# jít, jet, letět - paradigm forms



## MrD.

I'm doing a paper right now on paradigm gaps in Czech motion verbs, and I was wondering if anyone could direct me to a reputable resource for the paradigms of these verbs all laid out in one place, including especially some of the less common stuff like gerunds, participles, and irrealis forma. 

The question I hope to answer by looking at these reputable sources is whether or not there are any participle, gerund, or irrealis forma forms of these motion verbs - jít, jet,letět - prefixed with _po- _. Thanks for your help.


----------



## Emys

May be this could help you
http://prirucka.ujc.cas.cz/


----------



## K.u.r.t

*jít:*

present:
jdu
jdeš
jde
jdeme
jdete
jdou

past:
šel jsem
šel jsi
šel
šli jsme
šli jste
šli

future:
půjdu
půjdeš
půjde
půjdeme
půjdete
půjdou

conditional:
šel bych
šel bys
šel by
šli bychom
šli byste
šli by

imperative:
-
jdi
-
pojďme / jděme
pojďte / jděte
-

*jet:*

present:
jedu
jedeš
jede
jedeme
jedete
jedou

past:
jel jsem
jel jsi
jel
jeli jsme
jeli jste
jeli

future:
pojedu
pojedeš
pojede
pojedeme
pojedete
pojedou

conditional:
jel bych
jel bys
jel by
jeli bychom
jeli byste
jeli by

imperative:
-
jeď
-
(po)jeďme
jeďte
-

*letět:*

present:
letím
letíš
letí
letíme
letíte
letí

past:
letěl jsem
letěl jsi
letěl
letěli jsme
letěli jste
letěli

future:
poletím
poletíš
poletí
poletíme
poletíte
poletí

conditional:
letěl bych
letěl bys
letěl by
letěli bychom
letěli byste
letěli by

imperative:
-
leť
-
leťme
leťte
-


----------



## MrD.

Thanks for your replies. 

As the first of a couple of follow up questions, are any of the following something you would ever say in terms of grammatical correctness?
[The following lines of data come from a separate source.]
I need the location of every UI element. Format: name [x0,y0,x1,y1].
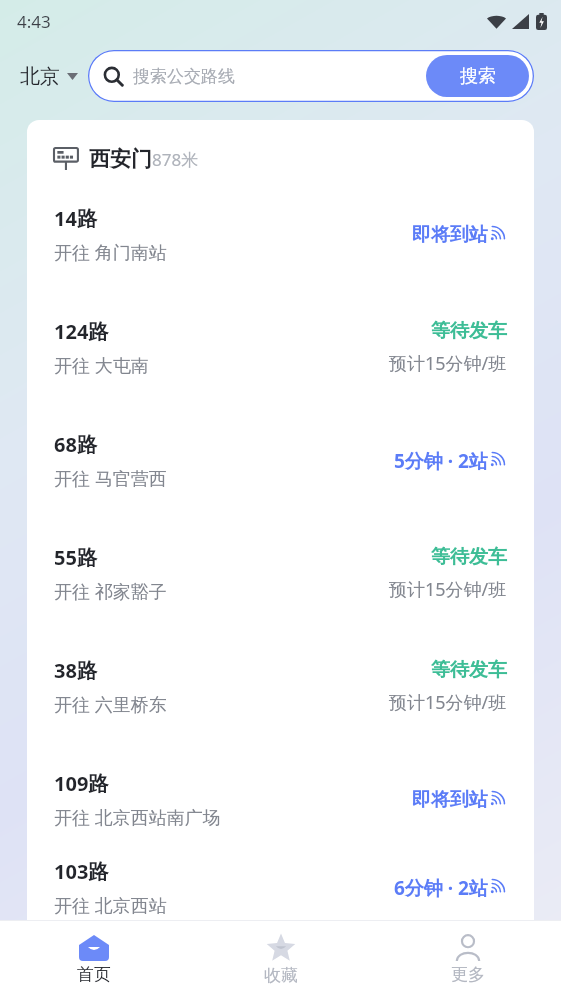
button[interactable]: 109路 [27,743,534,856]
staticText: 878米 [152,148,199,171]
staticText: 北京 [20,64,60,89]
staticText: 14路 [54,205,97,232]
button[interactable]: 124路 [27,291,534,404]
staticText: 109路 [54,770,109,797]
button[interactable]: 68路 [27,404,534,517]
staticText: 预计15分钟/班 [389,351,507,376]
staticText: 预计15分钟/班 [389,577,507,602]
button[interactable]: 首页 [0,921,187,999]
staticText: 55路 [54,544,97,571]
staticText: 搜索公交路线 [133,66,235,87]
staticText: 首页 [77,964,111,985]
staticText: 103路 [54,858,109,885]
button[interactable]: 北京 [0,56,88,97]
button[interactable]: 西安门 [27,120,534,178]
staticText: 6分钟 · 2站 [394,875,488,901]
staticText: 38路 [54,657,97,684]
staticText: 68路 [54,431,97,458]
button[interactable]: 38路 [27,630,534,743]
staticText: 收藏 [264,965,298,986]
button[interactable]: 103路 [27,856,534,920]
staticText: 开往 六里桥东 [54,692,167,717]
staticText: 124路 [54,318,109,345]
staticText: 搜索 [460,65,496,88]
button[interactable]: 搜索公交路线 [88,50,534,102]
staticText: 开往 祁家豁子 [54,579,167,604]
staticText: 开往 北京西站 [54,893,167,918]
staticText: 等待发车 [431,319,507,343]
staticText: 开往 马官营西 [54,466,167,491]
staticText: 开往 大屯南 [54,353,149,378]
staticText: 西安门 [89,146,152,172]
staticText: 预计15分钟/班 [389,690,507,715]
staticText: 等待发车 [431,658,507,682]
button[interactable]: 更多 [374,921,561,999]
button[interactable]: 14路 [27,178,534,291]
staticText: 开往 角门南站 [54,240,167,265]
staticText: 更多 [451,964,485,985]
staticText: 即将到站 [412,788,488,812]
button[interactable]: 搜索 [426,55,529,97]
other: 更多 [454,935,482,961]
button[interactable]: 55路 [27,517,534,630]
staticText: 5分钟 · 2站 [394,448,488,474]
staticText: 即将到站 [412,223,488,247]
staticText: 等待发车 [431,545,507,569]
button[interactable]: 收藏 [187,921,374,999]
staticText: 4:43 [17,10,51,33]
staticText: 开往 北京西站南广场 [54,805,221,830]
"My bychom pošli do kavárny, kdybychom měli peníze."
"Človek, poletší do Ameriky, našel svého bratra."
"Náš oblíbený prezident, přiletší od Anglie, nic nám neřekl."

If they aren't, could you provide a more ideal variant?
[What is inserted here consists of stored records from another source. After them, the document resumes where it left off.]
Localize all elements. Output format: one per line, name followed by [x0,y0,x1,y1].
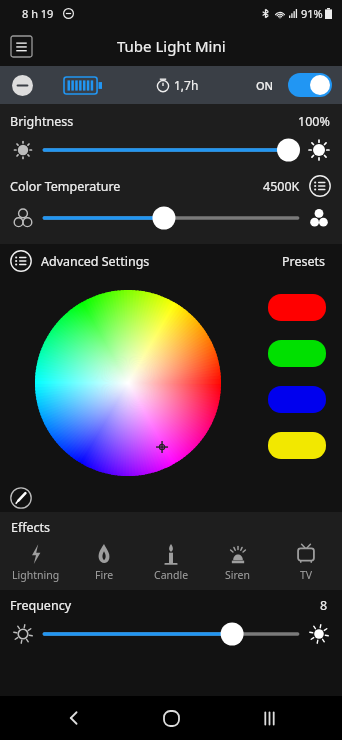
button[interactable]: Candle [140,541,202,584]
staticText: Color Temperature [10,178,121,195]
button[interactable]: Slider [42,617,300,651]
staticText: Candle [154,568,189,582]
button[interactable]: Recents [245,696,293,740]
button[interactable]: Disconnect [10,73,34,97]
staticText: Frequency [10,597,72,614]
button[interactable]: Slider [42,133,300,167]
button[interactable]: Home [147,696,195,740]
staticText: 91% [301,6,323,21]
staticText: Siren [225,568,251,582]
staticText: 8 [320,597,328,614]
staticText: Lightning [12,568,60,582]
button[interactable]: Back [50,696,98,740]
staticText: Tube Light Mini [117,36,226,56]
button[interactable]: Red preset [268,294,326,321]
button[interactable]: Fire [73,541,135,584]
button[interactable]: Temperature presets [308,174,332,198]
button[interactable]: Slider [42,201,300,235]
staticText: 4500K [263,178,300,195]
button[interactable]: Green preset [268,340,326,367]
staticText: Presets [282,253,326,270]
staticText: ON [256,78,274,93]
button[interactable]: Menu [9,34,33,58]
button[interactable]: Presets [282,253,326,270]
staticText: Brightness [10,113,74,130]
staticText: 1,7h [174,77,199,93]
button[interactable]: Yellow preset [268,432,326,459]
staticText: Effects [11,519,51,536]
staticText: Fire [95,568,114,582]
button[interactable]: Color wheel [35,290,221,476]
button[interactable]: Lightning [5,541,67,584]
staticText: Advanced Settings [41,253,150,270]
staticText: 8 h 19 [22,6,54,21]
staticText: TV [300,568,313,582]
button[interactable]: TV [275,541,337,584]
button[interactable]: Advanced Settings [10,250,150,272]
button[interactable]: Power toggle [288,73,332,97]
button[interactable]: Color picker [9,486,33,510]
button[interactable]: Blue preset [268,386,326,413]
staticText: 100% [298,113,330,130]
button[interactable]: Siren [207,541,269,584]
Second question: Are these verbs perfective when prefixed with _po-_ ?


----------



## Emys

correction
*jít:*
present:
j|du
j|deš
j|de
j|deme
j|dete
j|dou
It's similar to future.


----------



## K.u.r.t

Emys said:


> correction
> *jít:*
> present:
> j|du
> j|deš
> j|de
> j|deme
> j|dete
> j|dou
> It's similar to future.



oops: thanks for pointing that out  I corrected it now


----------



## K.u.r.t

MrD. said:


> "My bychom pošli do kavárny, kdybychom měli peníze."
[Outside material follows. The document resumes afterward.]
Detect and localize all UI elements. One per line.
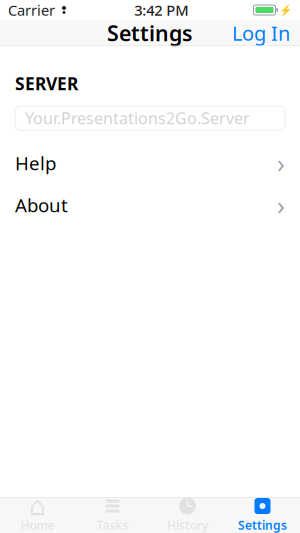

Ideally though we would not use "my" but rather say:

Šli bychom do kavárny, kdybychom měli peníze.



MrD. said:


> "Človek, poletší do Ameriky, našel svého bratra."
> "Náš oblíbený prezident, přiletší od Anglie, nic nám neřekl."


I am not quite sure I understand you here, what would you like to say in English?


----------



## bibax

Náš (tento, nějaký, ...) člověk přiletěvší do Ameriky našel svého bratra.
Náš člověk přiletěv do Ameriky našel svého bratra.
Náš člověk letící do Ameriky našel svého bratra.
Náš člověk letě do Ameriky našel svého bratra.

Náš oblíbený president přiletěv z Anglie nám nic neřekl.
Náš oblíbený president letě z Anglie nám nic neřekl.

As you can see the forms with the prefix po-/pů- exist only in the future tense and imperative:

future: půjdu, pojedu, poletím (instead of budu jít, budu jet, budu letět)
imperative: jdi/pojď, jeď/pojeď, leť/poleť (both forms are possible)

The infinitive, participles, transgressive, verbal noun and verbal adjective do not occur with the prefix po- (pů-).


----------



## MrD.

Thanks for all the help. I appreciate it. You've answered my questions.


----------



## werrr

MrD. said:


> Second question: Are these verbs perfective when prefixed with _po-_?


The prefix “po-” has two functions:


Semantical. It changes the meaning of the verb. When used this way it appears in all forms of the verb.
Morfological. It is used to form future and imperative forms for verbs of motion.
Only the first option changes the aspect.

Compare pojít (to die/perish) and jít (to go), for example.



bibax said:


> imperative: jdi/pojď, jeď/pojeď, leť/poleť (both forms are possible)


Both forms possible, but not generally interchangeable!


----------